The winner of the Fair to Nature farming award was unveiled at breakfast at the Bird Fair today and it was…drumroll….Graham Birch. Congratulations to him and to the two Highly Commended farmers (Ian Crabtree and Charles Porter)(click here for details). Thank you to Fair to Nature (formerly known as Conservation Grade) for a free breakfast, for this award and for what they do to make our food be a little more sustainably produced.
As you can see from the photo above, Mike Dilger appears to be wearing the trousers he’s had since his teens – I’m very impressed he can still get into them but they are a bit short for him now. Never mind, he was one of my four missing people in the ‘Spot these 20’ just-for-fun competition. I am, now, after two days, on a tantalising 19 out of 20 having added Ian Wallace, David Lindo and Mike Dilger today. I am only missing Richard Porter but he is easily overlooked in a crowd, especially if you are, as I am, 6ft 3in, as Richard is a bit shorter than that. I have had reports of Richard being seen both yesterday and today but he has been as elusive as a Little Stint in a big flock of Dunlin as far as I am concerned. And I bet he has flown already. How many have you seen at the Bird Fair so far out of: Chris Packham, Tim Appleton, Mike Clarke, Stephanie Hilborne, Mike Dilger, David Lindo, Bill Oddie, Martin Warren, Matt Shardlow, Martin Davies, Richard Porter, Findlay Wilde, Stephen Moss, Conor Jameson, Andy Clements, Ed Drewitt, Ieuan Evans, Debbie Pain, Ian Wallace, Ian Newton?
After breakfast it was off to an event in the Authors Wildlife Forum tent. This was about David Cobham’s book, The Sparrowhawk’s Lament, and consisted of David being interviewed by Chris Packham about the book. I’ve reviewed David’s book for the September issue of Birdwatch and to sum it up – it’s a lovely book, illustrated by Bruce Pearson, and full of interesting stories about Britain’s birds of prey. The event was packed!
David Cobham is a Vice-president of the Hawk and Owl Trust, of which Chris Packham is the President. And a car load of Hawk and Owl Trust staff accompanied their Chairman, Philip Merricks, up to the Hen Harrier day event last Sunday.
I then did some book signings on the Wild Sounds, Subbuteo and Birdwatch stands. I signed lots of books and am slightly surprised by how many copies of Fighting for Birds were sold alongside A Message from Martha. Stocks of Martha were running low in some places yesterday – no wonder my Bloomsbury editor, Jim Martin, looks quite pleased with the world.
By the way, I’m signing books on the Birdwatch stand tomorrow, Sunday morning, from 10-11am and on the Subbuteo stand from 11-12midday.
And then at 1330 I am doing a little talk, entitled Fighting for Birds, in the Authors Wildlife Forum if you’d be interested to come along and heckle or ask questions.
Lots of people have been seen wearing Hen Harrier Day t-shirts at the Bird Fair today too, and I’ll be wearing mine again tomorrow.
And lots of people have been asking what the next step in the Hen Harrier campaign is – it’s a good question and one which a group of us will be thinking hard about over the next few weeks. If you have any ideas you want to throw into the mix then leave them as suggestions here or email them to me – or just go ahead and get on with them!
There clearly is appetite amongst ‘ordinary’ birders to keep the fight going – and I’m sure we will.

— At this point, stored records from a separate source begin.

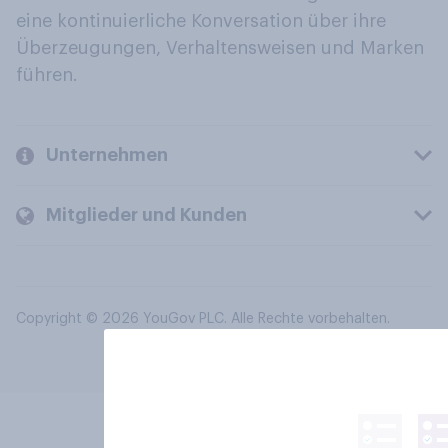
eine kontinuierliche Konversation über ihre
Überzeugungen, Verhaltensweisen und Marken
führen.
Unternehmen
Mitglieder und Kunden
Copyright © 2026 YouGov PLC. Alle Rechte vorbehalten.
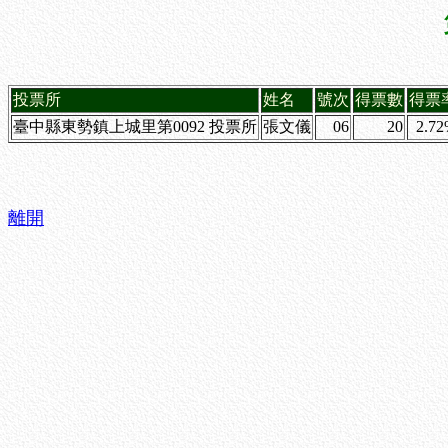
投票所
姓名
號次
得票數
得票
臺中縣東勢鎮上城里第0092 投票所
張文儀
06
20
2.7
離開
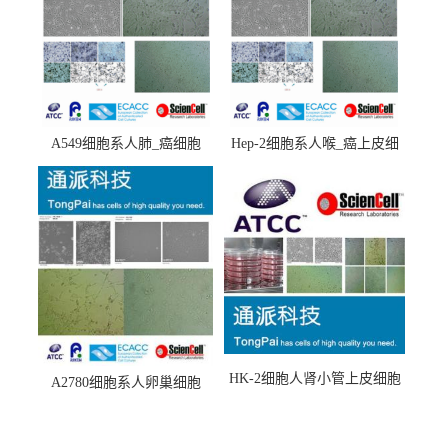
A549细胞系人肺_癌细胞
Hep-2细胞系人喉_癌上皮细
(A549细胞)
胞(Hep-2细胞)
HK-2细胞人肾小管上皮细胞
A2780细胞系人卵巢细胞
(HK-2细胞系)
(A2780细胞)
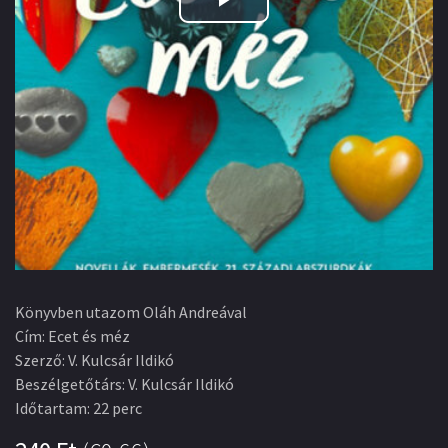
Play
Video
Könyvben utazom Oláh Andreával
Cím
:
Ecet és méz
Szerző
:
V. Kulcsár Ildikó
Beszélgetőtárs
:
V. Kulcsár Ildikó
Időtartam
:
22 perc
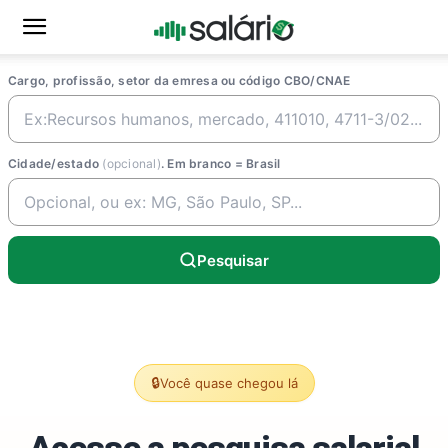
Cargo, profissão, setor da emresa ou código CBO/CNAE
Cidade/estado
(opcional)
. Em branco = Brasil
Pesquisar
🔒
Você quase chegou lá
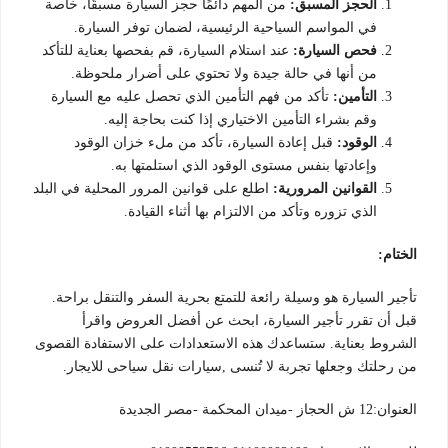
الحجز المسبق:
من المهم دائمًا حجز السيارة مسبقًا، خاصة
في المواسم السياحية الرئيسية، لضمان توفر السيارة.
فحص السيارة:
عند استلام السيارة، قم بفحصها بعناية للتأكد
من أنها في حالة جيدة ولا تحتوي على أضرار ملحوظة.
التأمين:
تأكد من فهم التأمين الذي تحصل عليه مع السيارة
وقم بشراء التأمين الاختياري إذا كنت بحاجة إليه.
الوقود:
قبل إعادة السيارة، تأكد من ملء خزان الوقود
وإعادتها بنفس مستوى الوقود الذي استلمتها به.
القوانين المرورية:
اطلع على قوانين المرور المحلية في البلد
الذي تزوره وتأكد من الالتزام بها أثناء القيادة.
الختام:
تأجير السيارة هو وسيلة رائعة للتمتع بحرية السفر والتنقل براحة.
قبل أن تقرر تأجير السيارة، ابحث عن أفضل العروض واقرأ
الشروط بعناية. ستساعدك هذه الاستعدادات على الاستفادة القصوى
من رحلتك وجعلها تجربة لا تُنسى ,سيارات نقل سياحى للايجار.
العنوان:12 ش الحجاز -ميدان المحكمة -مصر الجديدة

Yesterday, in the Q&A session, after Tris and I talked about Passenger Pigeons and Turtle Doves, a lady, in a Hen Harrier Day t-shirt, who had attended Hen Harrier Day last Sunday (was it only a week ago?), stood up and thanked me for helping to arrange it but, much more importantly, and very touchingly, thanked me and others for giving her a way to make her voice heard. And from the way she said it, you could tell that she wasn’t just being polite but she really meant it.
Being part of a campaign, a group of people who believe the same thing, is an empowering feeling and I’m glad that a group of us, not just me, have given birders a chance to have that feeling. It’s actually what NGOs are for, I’ve always thought, to give people a feeling of being part of a movement but it seems as though quite a lot of that feeling is nowadays generated by others such as Chris Packham (over Malta, Hen Harriers and Badgers), Brian May (Badgers), George Monbiot (Rewilding and much more) and others.
Since the Hawk and Owl Trust, in one way or another, are doing such a lot for birds of prey I thought I ought to join – so I did! I filled in the form for a direct debit and am now a member but I also got a copy of the Collins Bird Guide so I’d rush round to the Hawk and Owl Trust in Marquee 1 and sign up as soon as the doors open tomorrow as stocks can’t last that long.
Just across the way from the H&OT are Birdlife Malta where I finished the day and the LACS stand which seemed to catch the mood of the Bird Fair to some extent.